Translated by Michael Emmerich
I loved the beginning of this book. Loved it. It has a sense of dreamy immediacy, which might seem contradictory but, whatevs. Here’s how it opens:
I walked on, and something was following.
Enough distance lay between us that I couldn’t tell if it was male or female. I ignored it, kept walking.
I had set out before noon from the guest house on the inlet, headed for the tip of the cape. I stayed there last night, in that small building set amidst an isolated cluster of private houses, run by a man and woman who, judging by their ages, were mother and son.

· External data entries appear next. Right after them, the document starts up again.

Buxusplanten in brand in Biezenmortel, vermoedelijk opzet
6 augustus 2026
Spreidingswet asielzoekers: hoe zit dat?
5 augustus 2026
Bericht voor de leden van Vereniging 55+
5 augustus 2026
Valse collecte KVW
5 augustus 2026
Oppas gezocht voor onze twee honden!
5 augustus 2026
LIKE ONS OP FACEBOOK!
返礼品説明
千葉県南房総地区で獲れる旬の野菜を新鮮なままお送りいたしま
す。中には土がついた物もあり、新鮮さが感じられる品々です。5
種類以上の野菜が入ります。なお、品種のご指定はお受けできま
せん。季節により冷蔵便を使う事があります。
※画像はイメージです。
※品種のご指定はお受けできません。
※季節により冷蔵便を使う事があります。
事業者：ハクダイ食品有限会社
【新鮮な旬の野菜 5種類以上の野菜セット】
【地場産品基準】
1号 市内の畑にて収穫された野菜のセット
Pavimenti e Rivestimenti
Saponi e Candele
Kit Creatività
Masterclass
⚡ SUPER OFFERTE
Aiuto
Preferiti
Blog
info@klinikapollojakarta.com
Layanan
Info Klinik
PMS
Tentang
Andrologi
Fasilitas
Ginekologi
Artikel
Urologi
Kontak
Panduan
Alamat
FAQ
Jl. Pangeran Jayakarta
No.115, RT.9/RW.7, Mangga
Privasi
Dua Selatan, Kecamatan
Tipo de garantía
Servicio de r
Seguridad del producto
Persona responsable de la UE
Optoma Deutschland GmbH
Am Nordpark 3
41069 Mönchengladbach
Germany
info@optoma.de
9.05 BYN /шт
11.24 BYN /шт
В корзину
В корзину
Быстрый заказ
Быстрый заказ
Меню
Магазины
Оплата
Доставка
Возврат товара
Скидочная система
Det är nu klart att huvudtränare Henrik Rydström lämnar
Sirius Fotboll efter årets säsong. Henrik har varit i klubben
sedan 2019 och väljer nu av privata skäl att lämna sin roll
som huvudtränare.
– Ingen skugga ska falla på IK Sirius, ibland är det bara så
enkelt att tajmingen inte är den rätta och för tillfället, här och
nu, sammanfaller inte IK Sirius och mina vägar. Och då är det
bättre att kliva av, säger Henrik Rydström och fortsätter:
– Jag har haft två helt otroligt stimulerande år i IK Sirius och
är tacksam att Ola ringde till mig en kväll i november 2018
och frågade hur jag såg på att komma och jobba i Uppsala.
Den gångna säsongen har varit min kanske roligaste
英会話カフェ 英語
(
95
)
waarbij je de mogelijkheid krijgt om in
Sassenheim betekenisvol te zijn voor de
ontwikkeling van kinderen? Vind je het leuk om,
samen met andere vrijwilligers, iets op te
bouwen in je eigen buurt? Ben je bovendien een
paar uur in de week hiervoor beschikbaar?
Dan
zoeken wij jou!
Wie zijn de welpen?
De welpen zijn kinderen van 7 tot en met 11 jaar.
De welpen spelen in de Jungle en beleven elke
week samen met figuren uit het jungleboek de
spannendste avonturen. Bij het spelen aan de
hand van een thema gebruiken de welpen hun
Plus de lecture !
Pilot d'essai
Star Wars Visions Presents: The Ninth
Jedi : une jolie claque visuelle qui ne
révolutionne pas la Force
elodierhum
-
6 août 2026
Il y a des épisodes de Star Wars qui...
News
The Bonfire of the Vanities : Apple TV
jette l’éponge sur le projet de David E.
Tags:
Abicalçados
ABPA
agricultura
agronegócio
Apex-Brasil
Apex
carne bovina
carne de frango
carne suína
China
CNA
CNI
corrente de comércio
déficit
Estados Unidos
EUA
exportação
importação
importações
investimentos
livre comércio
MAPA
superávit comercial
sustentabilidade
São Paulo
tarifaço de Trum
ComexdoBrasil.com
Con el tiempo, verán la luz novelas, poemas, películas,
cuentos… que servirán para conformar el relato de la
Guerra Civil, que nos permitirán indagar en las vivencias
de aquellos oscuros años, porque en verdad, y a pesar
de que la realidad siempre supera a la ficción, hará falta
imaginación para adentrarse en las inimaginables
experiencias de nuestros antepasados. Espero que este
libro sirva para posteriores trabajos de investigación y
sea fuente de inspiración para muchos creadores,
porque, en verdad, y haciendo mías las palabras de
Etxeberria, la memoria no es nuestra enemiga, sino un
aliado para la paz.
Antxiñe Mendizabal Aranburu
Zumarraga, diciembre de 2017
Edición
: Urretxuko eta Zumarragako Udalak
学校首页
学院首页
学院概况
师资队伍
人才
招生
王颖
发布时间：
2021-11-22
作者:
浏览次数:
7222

Who is following our narrator? What do they want, if anything? When I started reading, I ignored the follower, much like Kei did. She’s wandering around Manazuru, a Japanese beach town. She’s trying to sort through her husband’s abrupt disappearance, which, despite having happened years ago, still haunts her.
Speaking of hauntings, I started to like the book a little less when it’s implied that the things that Kei sees following her are ghosts. Maybe. Very Turn of the Screw-ish. It was off to me that a book so invested in the small realities of human life, eating, sleeping, bathing, would veer off into ghost story territory. But perhaps that’s exactly the kind of story where you should expect to find ghosts. The ghost of Rei, or at least the thought of him, rarely, if ever, leaves Kei. She cannot shake the unease of not knowing what happened to him. Did he really just up and leave her? Is he alive somewhere, or not? Towards the beginning of the book she mentions that he’s been gone long enough for a divorce, not long enough to be declared dead. But she makes no moves towards either resolution.

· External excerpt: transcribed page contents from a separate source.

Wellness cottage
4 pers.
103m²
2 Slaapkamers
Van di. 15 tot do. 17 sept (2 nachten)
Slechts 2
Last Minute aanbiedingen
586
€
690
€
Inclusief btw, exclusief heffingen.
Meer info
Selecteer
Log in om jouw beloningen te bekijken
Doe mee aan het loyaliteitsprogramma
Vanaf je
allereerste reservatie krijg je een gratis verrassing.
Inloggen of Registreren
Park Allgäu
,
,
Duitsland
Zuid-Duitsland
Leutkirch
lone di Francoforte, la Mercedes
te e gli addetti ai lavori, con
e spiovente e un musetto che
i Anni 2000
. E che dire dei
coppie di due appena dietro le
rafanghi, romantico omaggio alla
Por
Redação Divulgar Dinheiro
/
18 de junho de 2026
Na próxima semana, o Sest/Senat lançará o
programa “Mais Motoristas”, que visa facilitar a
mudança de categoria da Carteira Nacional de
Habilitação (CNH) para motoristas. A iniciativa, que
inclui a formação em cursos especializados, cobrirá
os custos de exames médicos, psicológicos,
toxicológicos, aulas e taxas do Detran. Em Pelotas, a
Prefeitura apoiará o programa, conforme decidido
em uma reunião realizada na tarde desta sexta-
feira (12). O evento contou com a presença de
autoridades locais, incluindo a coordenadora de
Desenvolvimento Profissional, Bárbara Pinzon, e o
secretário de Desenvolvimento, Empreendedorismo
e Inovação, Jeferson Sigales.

She drifts though life, like she drifts back to the sea.
Can we talk about the food for a minute? This passage had me ready to plan my next vacation in Japan:
I ordered a set lunch. Horse mackerel sashimi.
The fish wasn’t minced, as it generally is, but sliced into piece as large as the ball of my thumb and served with finely chopped ginger and perilla leaves. The mixture was sensuously moist and slightly chewy – the cook must have let the fish marinate in soy sauce for a time. I finished everything: the soup, a fish-bone stock flavored with miso, and a heaping bowl of rice.

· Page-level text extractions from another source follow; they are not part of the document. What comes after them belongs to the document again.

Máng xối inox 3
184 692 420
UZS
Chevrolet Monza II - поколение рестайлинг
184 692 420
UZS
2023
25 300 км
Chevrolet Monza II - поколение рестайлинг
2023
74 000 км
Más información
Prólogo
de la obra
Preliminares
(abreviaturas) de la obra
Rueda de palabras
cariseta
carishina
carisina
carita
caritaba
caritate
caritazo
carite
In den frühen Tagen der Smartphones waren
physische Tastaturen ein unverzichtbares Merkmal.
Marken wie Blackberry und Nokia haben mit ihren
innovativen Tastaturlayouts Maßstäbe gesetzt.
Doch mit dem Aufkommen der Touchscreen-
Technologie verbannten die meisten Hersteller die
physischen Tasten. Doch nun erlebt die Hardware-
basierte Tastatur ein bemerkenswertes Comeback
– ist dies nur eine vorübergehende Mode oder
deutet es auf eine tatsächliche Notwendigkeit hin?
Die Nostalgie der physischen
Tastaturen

This reminds me of Jeffery Steingarten’s essay about how when he travels he loves eating the local cuisine, but is always craving a juicy burger upon arriving home (to paraphrase something I read years ago and can’t put my finger on at the moment). That is, until he visits Japan and has the most amazing sushi of his life. Then he dreams of perfect sushi after his juicy burger. I can’t say I’d mind experiencing that for myself.